The Storch (Stork) was named for its long legged landing gear. Uhu (Owl) Nighttime predator.


----------



## Trebor (Apr 2, 2010)

what of the ME-262 Schwalbe?


----------



## Waynos (Apr 2, 2010)

British names did not come about as nicknames, they were chosen by the Air Ministry from a list of suggestons mostly submitted by the manufacturers (Spitfire and Shrew both being on such a list). This also applies to many US types bought by the UK ie Lightning, Mustang, Dakota etc which did not have names until bought for the RAF. The Dakota, I think, also follows the British rule of naming bombers and transports after cities and towns, the last bomber to follow this rule being the Canberra and the first being the DH Amiens (I think)


----------



## Njaco (Apr 2, 2010)

Nicknames may have been a misnomer on my part. "Flying Fortress" was evenually patented by Boeing.


----------



## Waynos (Apr 2, 2010)

Ah right. You might have noticed a British predilection for alliterative names too, Hawker Hurricane, Supermarine Spitfire, Fairey Firefly etc, though sometimes the AM would overrule this. Hawker, for example, Had wanted the Hawker Fury to be called the Hornet but this name was only applied to the prototype.

With the Avro Lancaster and Manchester bombers you might note that Avro's Woodford factory is in Manchester, Lancashire. Most of these bombers were based in Lincolnshire throughout the war and then of course in 1945 we got the Avro Lincoln. There are many such links that are obscure without a bit of background.

Perhaps the laziest British name was the Blackburn Blackburn (which is at least a town as well as the surname of Robert Blackburn) but he did also do a Blackburn Blackburd, which isn't even a real word


----------



## zoomar (Apr 2, 2010)

Njaco said:


> Just read a book about Boeing and it stated that the B-17 got its name when a reporter, upon seeing the prototype being rolled out for the first time, exclaimed; "thats a Flying Fortress!" So I'm wondering where other famous WWII aircraft got their names, like Mustang, Spitfire - we can even go for the German names like Moskito, Uhu, Storch, etc.



I may be wrong, but in several books I've read, it is stated that "Flying Fortress" was from the beginning a registered trade mark of Boeing, and referred not to its defensive armament (which was actually quite weak in the early models) but to its intended role as a long-distance aerial bomber to defend the continental US from sea attack and invasion.

It seems to me that Britain was the only major power that only used names, all of which were part of their official air ministry designations. Also, leave it to the British to come up with the wonderful alliterations. At the other extreme was the Soviet Union, which to my knowledge never assigned "official" names to warplanes and just used type numbers based on design bureau and mission. Even "Sturmovik" was not an official designation!
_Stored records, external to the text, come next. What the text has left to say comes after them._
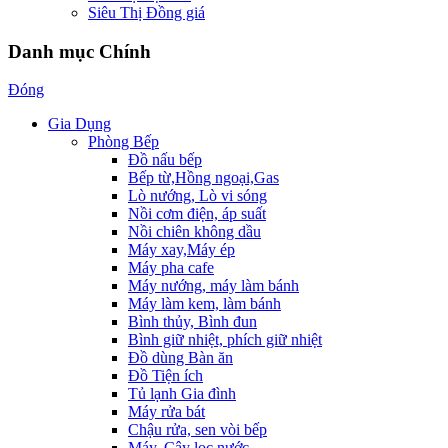
Siêu Thị Đồng giá
Danh mục Chính
Đóng
Gia Dụng
Phòng Bếp
Đồ nấu bếp
Bếp từ,Hồng ngoại,Gas
Lò nướng, Lò vi sóng
Nồi cơm điện, áp suất
Nồi chiên không dầu
Máy xay,Máy ép
Máy pha cafe
Máy nướng, máy làm bánh
Máy làm kem, làm bánh
Bình thủy, Bình đun
Bình giữ nhiệt, phích giữ nhiệt
Đồ dùng Bàn ăn
Đồ Tiện ích
Tủ lạnh Gia đình
Máy rửa bát
Chậu rửa, sen vòi bếp
Máy, Cây lọc nước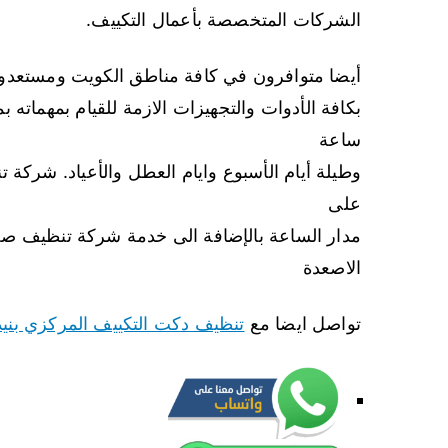
الشركات المتخصصة بأعمال التكييف.
أيضا متوافرون في كافة مناطق الكويت ومستعدون ل
ساعة
وطيلة أيام الأسبوع وايام العطل والأعياد. شركة
على
مدار الساعة بالإضافة الى خدمة شركة تنظيف ص
الاصعدة
تواصل ايضا مع
تنظيف دكت التكييف المركزي بنيد 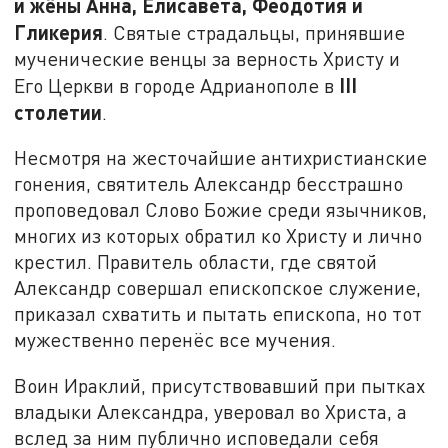
и жёны Анна, Елисавета, Феодотия и
Гликерия
. Святые страдальцы, принявшие
мученические венцы за верность Христу и
III
Его Церкви в городе Адрианополе в
столетии
.
Несмотря на жесточайшие антихристианские
гонения, святитель Александр бесстрашно
проповедовал Слово Божие среди язычников,
многих из которых обратил ко Христу и лично
крестил. Правитель области, где святой
Александр совершал епископское служение,
приказал схватить и пытать епископа, но тот
мужественно перенёс все мучения.
Воин Ираклий, присутствовавший при пытках
владыки Александра, уверовал во Христа, а
вслед за ним публично исповедали себя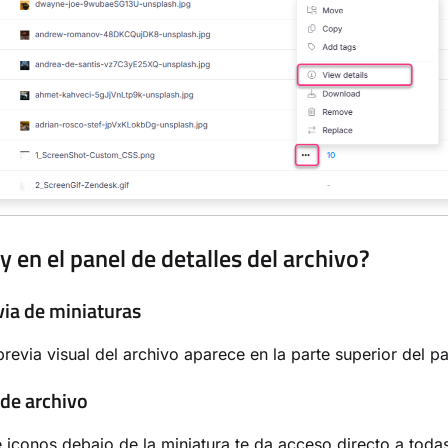
 en el panel de detalles del archivo?
via de miniaturas
previa visual del archivo aparece en la parte superior del pa
de archivo
e iconos debajo de la miniatura te da acceso directo a todas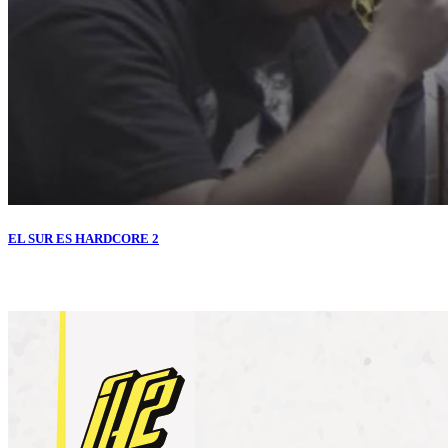
EL SUR ES HARDCORE 2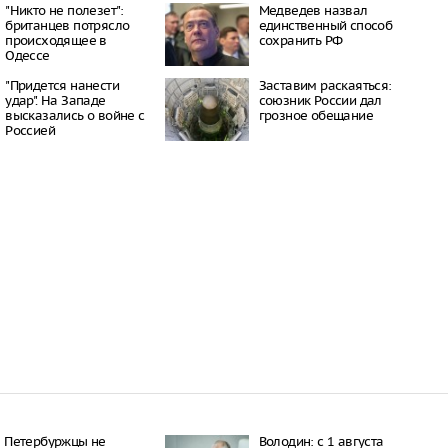
окатов
"Никто не полезет":
Медведев назвал
20:23
британцев потрясло
единственный способ
происходящее в
сохранить РФ
пный «Москвич» в
Одессе
 рекордно дешевле
20:15
"Придется нанести
Заставим раскаяться:
ил приватизацию
удар". На Западе
союзник России дал
Шереметьево
высказались о войне с
грозное обещание
19:35
Россией
 Крыма под угрозой
из-за новых
 Минздрава
19:28
Петербуржцы не
Володин: с 1 августа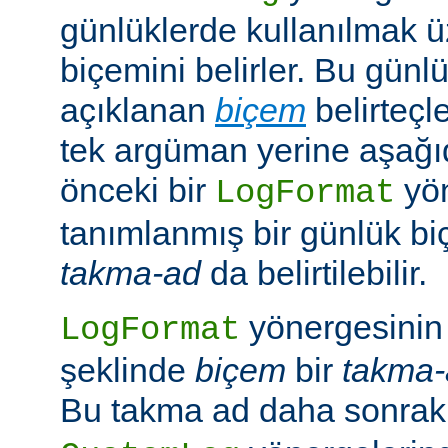
günlüklerde kullanılmak 
biçemini belirler. Bu günl
açıklanan
biçem
belirteçl
tek argüman yerine aşağıd
önceki bir
yö
LogFormat
tanımlanmış bir günlük bi
takma-ad
da belirtilebilir.
yönergesinin 
LogFormat
şeklinde
biçem
bir
takma-
Bu takma ad daha sonrak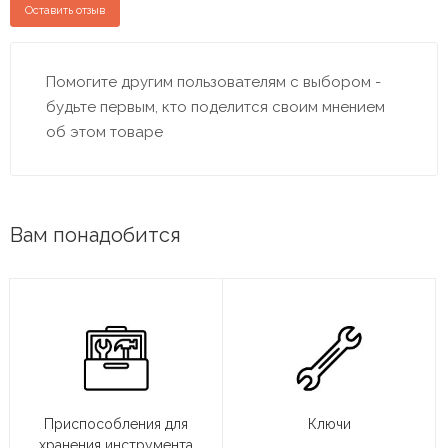
Оставить отзыв
Помогите другим пользователям с выбором -
будьте первым, кто поделится своим мнением
об этом товаре
Вам понадобится
Приспособления для
Ключи
хранения инструмента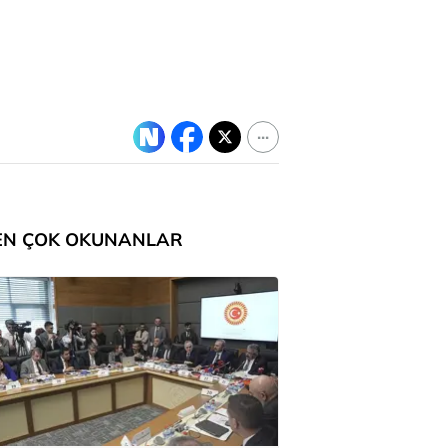
EN ÇOK OKUNANLAR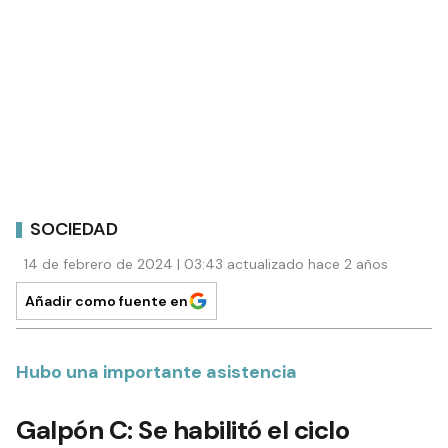
SOCIEDAD
14 de febrero de 2024 | 03:43 actualizado hace 2 años
Añadir como fuente en
Hubo una importante asistencia
Galpón C: Se habilitó el ciclo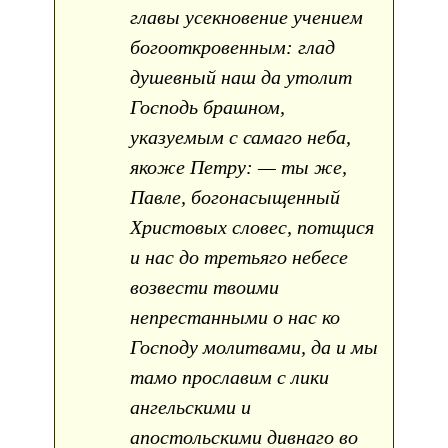
главы усекновение учением
богооткровенным: глад
душевный наш да утолит
Господь брашном,
указуемым с самаго неба,
якоже Петру: — ты же,
Павле, богонасыщенный
Христовых словес, потщися
и нас до третьяго небесе
возвести твоими
непрестанными о нас ко
Господу молитвами, да и мы
тамо прославим с лики
ангельскими и
апостольскими дивнаго во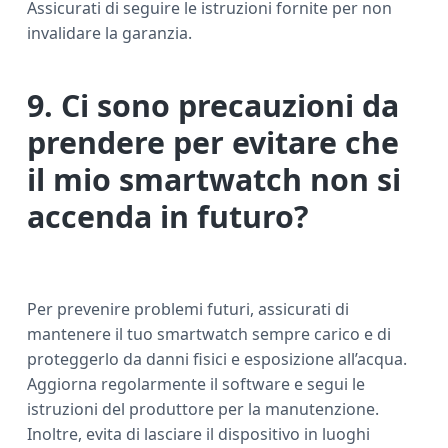
Assicurati di seguire le istruzioni fornite per non
invalidare la garanzia.
9. Ci sono precauzioni da
prendere per evitare che
il mio smartwatch non si
accenda in futuro?
Per prevenire problemi futuri, assicurati di
mantenere il tuo smartwatch sempre carico e di
proteggerlo da danni fisici e esposizione all’acqua.
Aggiorna regolarmente il software e segui le
istruzioni del produttore per la manutenzione.
Inoltre, evita di lasciare il dispositivo in luoghi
Germany fell somewhere in between. I'm not sure any of the names given to German planes (Storch, Komet, Schwalbe, Wurger, etc) were official RLM designations, in the same way as "Mustang" and "Spitfire" were official for the US and Britain. Some were quasii-official, some were names given by the design company, and some were just found to be useful informal handles (Emil, Freidrich, Gustav, etc for different Bf-109 variants). And there are those nations (Japan and the USSR) that unfortunately got their planes nicknamed for them by western intelligence services. These names stuck so well that they are now often used by the Japanese and Russians themselves when referring to Kates and Oscars and Fulcrums and Bears.


----------



## zoomar (Apr 2, 2010)

Waynos said:


> Ah right. You might have noticed a British predilection for alliterative names too, Hawker Hurricane, Supermarine Spitfire, Fairey Firefly etc, though sometimes the AM would overrule this. Hawker, for example, Had wanted the Hawker Fury to be called the Hornet but this name was only applied to the prototype.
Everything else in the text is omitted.